At the time of the purchase, a Colbert-headed affiliate obtained a $6.1 million loan to finance the acquisition.

Eventually, the property’s mortgage became delinquent and the building was auctioned off through a foreclosure proceeding.

In June 2021, a group headed by Los Gatos-based Sridhar Capital paid $2.9 million to buy the office building during the auction.

In December 2021, the affiliate headed up by Kenneth Ryan Koch paid $10.75 million for the property. The Koch-led group also obtained the $6.45 million loan to finance the office building’s purchase.

Now, the current lender on the site is pushing forward with plans to auction the property before the end of this year.

Two of the recent owners of the property envisioned the 0.6-acre as a site where housing development could occur.

In 2021, Kenneth Coleman’s group proposed a mixed-use project with ground-floor retail or restaurant uses. Residences would sprout on the floors above, a summary of the planning documents shows.

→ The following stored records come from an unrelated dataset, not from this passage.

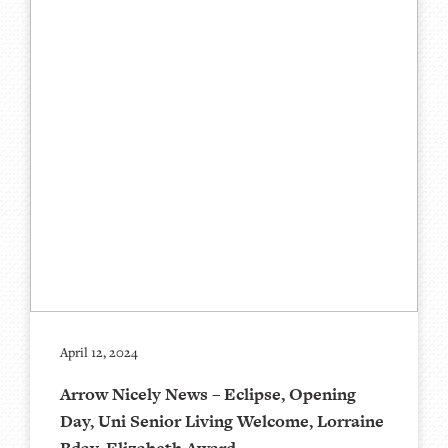
April 12, 2024
Arrow Nicely News – Eclipse, Opening
Day, Uni Senior Living Welcome, Lorraine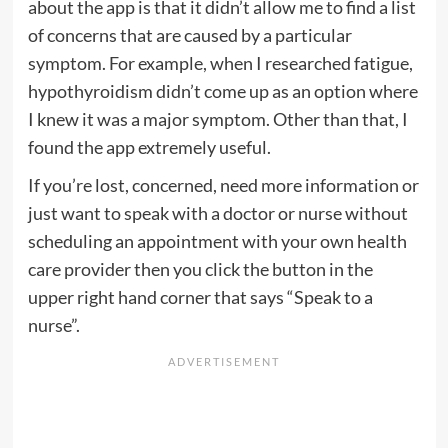
about the app is that it didn’t allow me to find a list
of concerns that are caused by a particular
symptom. For example, when I researched fatigue,
hypothyroidism didn’t come up as an option where
I knew it was a major symptom. Other than that, I
found the app extremely useful.
If you’re lost, concerned, need more information or
just want to speak with a doctor or nurse without
scheduling an appointment with your own health
care provider then you click the button in the
upper right hand corner that says “Speak to a
nurse”.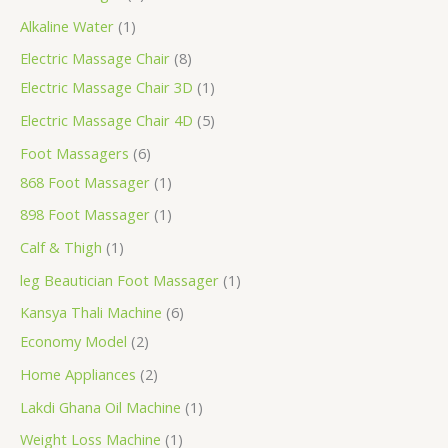
Alkaline Water
1
Electric Massage Chair
8
Electric Massage Chair 3D
1
Electric Massage Chair 4D
5
Foot Massagers
6
868 Foot Massager
1
898 Foot Massager
1
Calf & Thigh
1
leg Beautician Foot Massager
1
Kansya Thali Machine
6
Economy Model
2
Home Appliances
2
Lakdi Ghana Oil Machine
1
Weight Loss Machine
1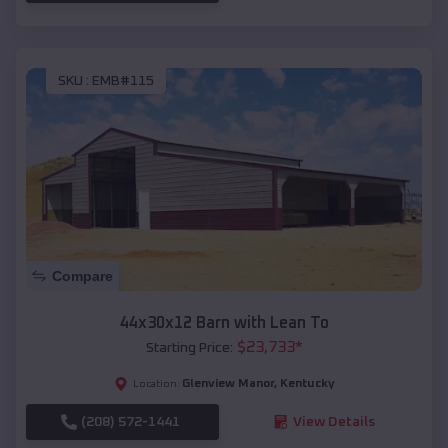
SKU :
EMB#115
Compare
44x30x12 Barn with Lean To
$
23,733
*
Starting Price:
Glenview Manor
,
Kentucky
Location:
(208) 572-1441
View Details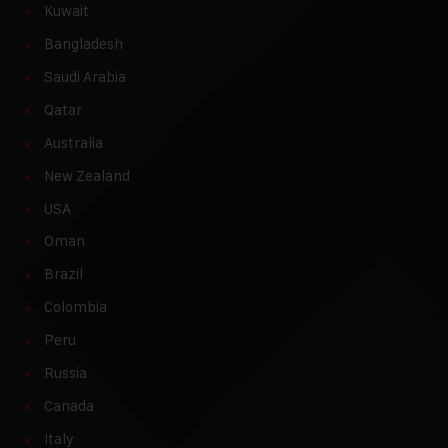
Kuwait
Bangladesh
Saudi Arabia
Qatar
Australia
New Zealand
USA
Oman
Brazil
Colombia
Peru
Russia
Canada
Italy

In May 2022, Kenneth Ryan Koch’s group proposed a five-story mixed-use development that would have included housing. Koch couldn’t be reached for comment.

The two mixed-use projects were never built. The city planning records indicate that neither proposal received municipal approval.

The office center, known as Winchester Professional Building, stands empty and is bordered by a chain link fence. Graffiti mars multiple walls of the structure.